The fact that I know that Riley will not just take off without checking in even when we’re running around and she’s off-leash, gives me confidence in her. The fact that I also have backup commands for those times when impulse wins in her hunting dog brain, also helps. I know that 99% of the time Riley will stop on a dime if I say, “halt” even if she is mid-run after a squirrel, and I have the backup of an e-collar for that 1% where the adrenaline is too high for her to hear anything but the pounding of her own heart and the pull of the prey drive. That is all part of handler awareness.

It’s developed over time, and it requires intentionality and focus.

If you want your dog to pay attention to you, you need to pay attention to them.

Some dogs do this readily. They are naturally keyed into their handler. Some dogs are more aloof and distant, and they have to learn handler awareness. Some dogs can do it but choose not to.

Riley has had great handler awareness with me from day one, which has been a blessing. It has improved and grown stronger as we’ve established our relationship over the last six years. And I’ve worked hard and intentionally to help her build handler awareness with people I trust; friends and my mom who walk her; the trainer who used to take her on half-day pack outings. This matters because if there’s ever a time I can’t take care of her, I want her to be reliable for whoever is helping take care of her for me.

It’s not something we often think about when we first get a dog but helping them get used to someone else walking and leading them; to someone else caring for them, feeding them, and giving them commands is important. We don’t necessarily plan to be in a position where we can’t be there but if you have your dog for 10-16 years odds are there’s going to be a time when you will board them or have a dog sitter or a dog walker.

I broke my foot and couldn’t walk her. Then I got COVID and landed in the hospital for a month. When I got home it was a long recovery. I thanked God every day that I had a support system in place that included her. That I could trust her with the people taking care of her. I knew they knew her needs and preferences and communication style and that they would take good care of her; and that she would be okay. Not just because I built the relationships but because I was intentional about developing handler awareness with people other than me, with her.

I’m not bragging.

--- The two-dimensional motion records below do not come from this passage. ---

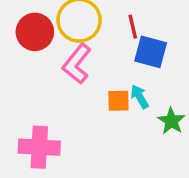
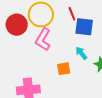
orange square: (118, 101) -> (64, 69), moved

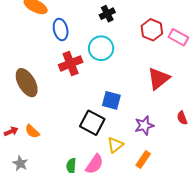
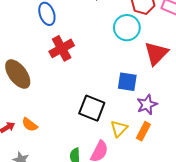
cyan circle: (101, 48) -> (127, 28), moved
blue square: (111, 100) -> (127, 82), moved
orange rectangle: (143, 159) -> (143, 131), moved

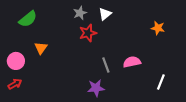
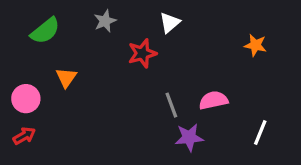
gray star: (80, 13) -> (105, 21), moved
purple star: (96, 88) -> (189, 137), moved

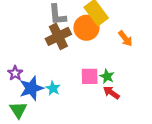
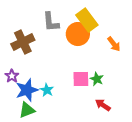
brown cross: (58, 36) -> (23, 42), moved
red arrow: (111, 93) -> (103, 105), moved
green triangle: (18, 110) -> (27, 110), moved, turned 42

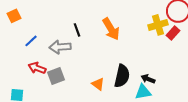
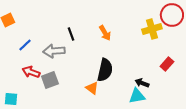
orange arrow: (111, 29) -> (105, 33), size x0.7
red rectangle: (173, 33) -> (167, 64), moved
black semicircle: (122, 76) -> (105, 70), moved

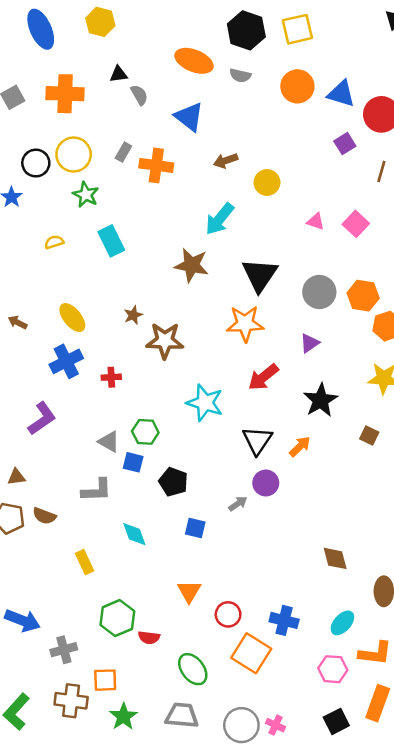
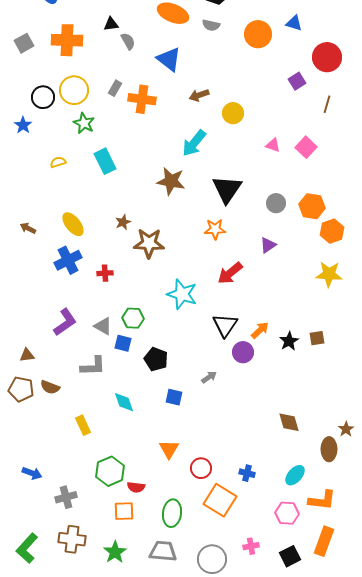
blue triangle: (341, 94) -> (294, 23), moved, size x0.7
gray circle: (319, 292) -> (276, 203), size x0.7
orange star: (245, 324) -> (215, 229), size x0.7
black star: (321, 400) -> (289, 341), moved, size x0.7
purple L-shape: (42, 419) -> (65, 322), moved
brown square: (369, 436) -> (317, 338), moved, turned -35
purple circle: (266, 483) -> (243, 352), moved
blue arrow: (22, 620) -> (32, 473), size x0.7
blue cross: (284, 620) -> (247, 473), size x0.7
green ellipse: (193, 669) -> (172, 513), turned 44
orange square: (105, 680) -> (124, 511), moved
pink cross: (276, 725) -> (251, 546), moved, turned -35

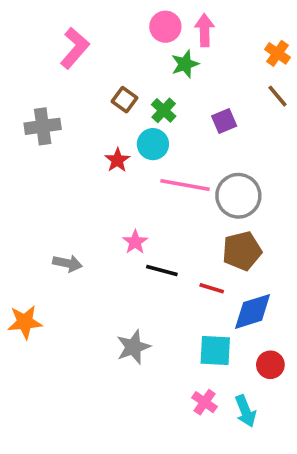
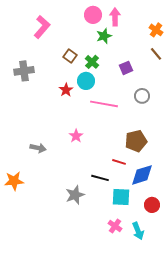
gray circle: (238, 196) -> (142, 96), moved, size x0.6
black line: (162, 270) -> (100, 178), moved

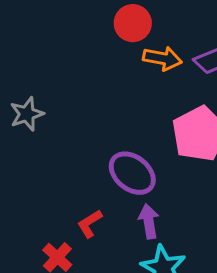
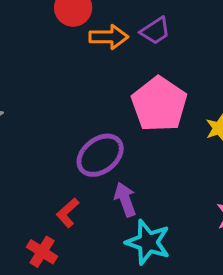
purple ellipse: (132, 173) -> (100, 155), turned -66

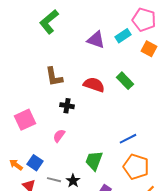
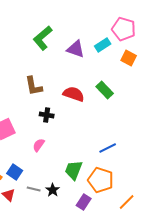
green L-shape: (49, 22) -> (43, 38), moved
orange pentagon: (136, 167) -> (101, 180), moved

Much of it was done without really realizing what I was doing. I’m sharing because it’s much better to do things like this on purpose, and half the battle is understanding what handler awareness is.

I encourage you to start paying attention to the subtle and not-so-subtle ways your dog communicates with you, both in the home and when you’re out and about. How much attention are they giving you? Are they uber-dependent and stuck to you like glue to the point where they get anxious if you take a few steps away from them? Are they so independent that it feels like they don’t even know you’re there?

It doesn’t matter where you are, it matters that you recognize it so you can begin making changes. This is something a good trainer can help you develop.